Transcribe exactly the line that contains "evitaron hablar en profundidad ni siquiera" and every line after it to the end of the entries, and nothing more.
--- Material supplied Enclosed Below ---
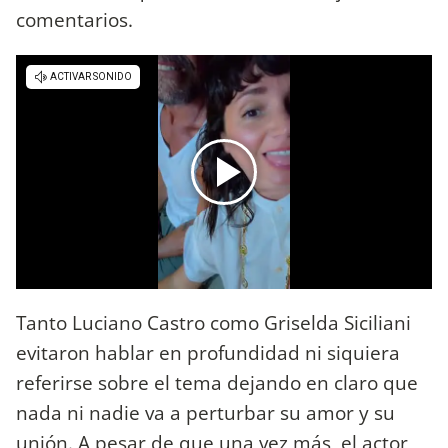
comentarios.
Tanto Luciano Castro como Griselda Siciliani
evitaron hablar en profundidad ni siquiera
referirse sobre el tema dejando en claro que
nada ni nadie va a perturbar su amor y su
unión. A pesar de que una vez más, el actor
--- End of Enclosed Material supplied ---
Answer section:
evitaron hablar en profundidad ni siquiera
referirse sobre el tema dejando en claro que
nada ni nadie va a perturbar su amor y su
unión. A pesar de que una vez más, el actor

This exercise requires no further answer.